ILDPV=Variable Sets the name of the lagged dependent variable to
be used in the calculation of the corrected DW test.
Note: The Bayesian regression options are very computer intensive and
should be used with care. The R**2 calculation takes time. The
number of points used increases accuracy and computational cost.
If MAXGLS > 0 and BAYES is set, Bayesian analysis will be done
on GLS only and the maximum of MAXGLS will be 1. The Bayes
option is experimental. Uses are warned to use caution in the
interpretation and use of the results.
GLSGRID=n5 Perform a GLS grid search in n5+1 steps between PHO
and PHI. The maximum number allowed is 99. If n5=0,
GLS is performed using PHO.
PHO=r6 Lower limit for GLS grid search. Default=.4. The
maximum number of digits is 3.
PHI=r7 Upper limit for GLS grid seaerch. Default=.95. The
maximum number of digits is 3.
NUMPROB=n6 Sets problem # for identification purposes only.
Valid values must be in the range 0-999.
MODEL sentence.
MODEL Y = X1 X2 X3 $
Where Y is the left hand variable and X1 X2 X3 are right hand variables.
Y, X1, X2 X3 must have been passed to B34S. The maximum number of right
hand variables = 68.
ORDER sentence.
ORDER Xi Xj $
Specifies the order of variables that must be in the equation. This
option is useful only with the STEPWISE option. If it is desired to
force in the constant, use the name CONSTANT on the ORDER sentence.
COMMENT Sentence.
COMMENT=(' ') $
The COMMENT sentence allows printing of a regression comment. Place
comment (up to 72 characters) between (' and ') . The delimiter
character ($) or the keywords B34SEXEC or B34SEEND must not be placed in
the comment. There is no limit on the number of COMMENT sentences.
RA sentence.
The RA sentence allows calculation of specialized equation
specification tests to test for the correct functional form of the
equation.
Options on the RA sentence.
GRAPH - Graphs the residual against appropriate X variable.
LIST - Lists resorted residual against first X variable only.
LISTA - Lists resorted residual against all X variables.
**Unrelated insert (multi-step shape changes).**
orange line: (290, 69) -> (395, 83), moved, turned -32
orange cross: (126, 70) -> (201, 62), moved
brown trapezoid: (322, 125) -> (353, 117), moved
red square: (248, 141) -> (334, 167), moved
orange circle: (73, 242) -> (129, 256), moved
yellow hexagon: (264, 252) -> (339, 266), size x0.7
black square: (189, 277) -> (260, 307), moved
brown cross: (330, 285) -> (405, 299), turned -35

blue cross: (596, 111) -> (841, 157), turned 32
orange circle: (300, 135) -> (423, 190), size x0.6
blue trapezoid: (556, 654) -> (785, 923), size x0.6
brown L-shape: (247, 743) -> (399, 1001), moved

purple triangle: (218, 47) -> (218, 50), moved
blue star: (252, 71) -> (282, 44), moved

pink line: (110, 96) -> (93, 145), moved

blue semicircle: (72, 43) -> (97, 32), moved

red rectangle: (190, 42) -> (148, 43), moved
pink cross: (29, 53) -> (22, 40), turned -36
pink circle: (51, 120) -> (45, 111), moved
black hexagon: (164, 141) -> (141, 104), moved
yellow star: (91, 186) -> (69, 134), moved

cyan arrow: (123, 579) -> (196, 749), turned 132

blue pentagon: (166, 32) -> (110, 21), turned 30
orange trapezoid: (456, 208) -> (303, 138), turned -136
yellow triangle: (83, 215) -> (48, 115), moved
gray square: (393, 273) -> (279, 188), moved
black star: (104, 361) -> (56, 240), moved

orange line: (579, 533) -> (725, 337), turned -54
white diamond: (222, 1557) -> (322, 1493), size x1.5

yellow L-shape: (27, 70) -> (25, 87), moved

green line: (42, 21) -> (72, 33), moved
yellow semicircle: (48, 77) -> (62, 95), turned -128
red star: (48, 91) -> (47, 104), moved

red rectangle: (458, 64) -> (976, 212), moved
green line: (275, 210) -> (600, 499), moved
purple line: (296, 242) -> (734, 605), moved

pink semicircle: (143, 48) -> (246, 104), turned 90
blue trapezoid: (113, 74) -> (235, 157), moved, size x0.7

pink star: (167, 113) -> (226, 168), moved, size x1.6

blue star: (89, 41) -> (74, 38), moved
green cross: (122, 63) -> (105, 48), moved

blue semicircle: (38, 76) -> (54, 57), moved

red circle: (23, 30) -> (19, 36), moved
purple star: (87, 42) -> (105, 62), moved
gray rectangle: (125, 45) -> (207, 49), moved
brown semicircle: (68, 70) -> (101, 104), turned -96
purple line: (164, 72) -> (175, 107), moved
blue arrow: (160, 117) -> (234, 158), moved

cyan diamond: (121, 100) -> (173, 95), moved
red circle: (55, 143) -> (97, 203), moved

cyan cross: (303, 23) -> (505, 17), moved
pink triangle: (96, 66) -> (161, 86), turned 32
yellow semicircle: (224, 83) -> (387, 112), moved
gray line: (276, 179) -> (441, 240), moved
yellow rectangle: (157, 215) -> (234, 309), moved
CROSS - Performs Cross correlation analysis on OLS residuals
only. For this option the number of series listed with
the VARS parameter must be even.
AUTO - Performs Autocorrelation analysis with OLS residuals.
NONONLIN - Turns off the nonlinearity tests for OLS residuals.
Parameters on RA sentence (Required VARS)
VARS=(X1,X2,...,Xk) specifies the variables to test for
misspecification. Max = 8.
RESID=KEY where KEY is set to determine what residuals are to be
used. Options for KEY include.
OUTBLUS = BLUS residuals from REGRESSION out of core BLUS
procedure. OUTBLUS would be used with cross
section data that would not fit in core
OLS = OLS out of core residuals used. This is the
default value for KEY.
ALL = Both OUTBLUS and OLS residuals used.
Note: the following 4 options instruct the RA option to
calculate INCORE BLUS residuals for various tests. These
tests are the most powerful available in the RA option.
For further detail, see Theil (1971) Chapter 5. Currently
there is a limit of 20 variables on the right on any
equation for which incore BLUS tests are requested.
CONVEX = Calculate BLUS residuals for convexity test
using the MVN ratio tests.
HET = Calculate BLUS residuals for heteroskedasticity
test.
PARAB = Calculates the parabola convexity test.
ALLBLUS = Calculates CONVEX, HET and PARAB tests.
DIF=n Sets differencing. This option should only be used if BLUS
residuals are not calculated (RESID=OLS).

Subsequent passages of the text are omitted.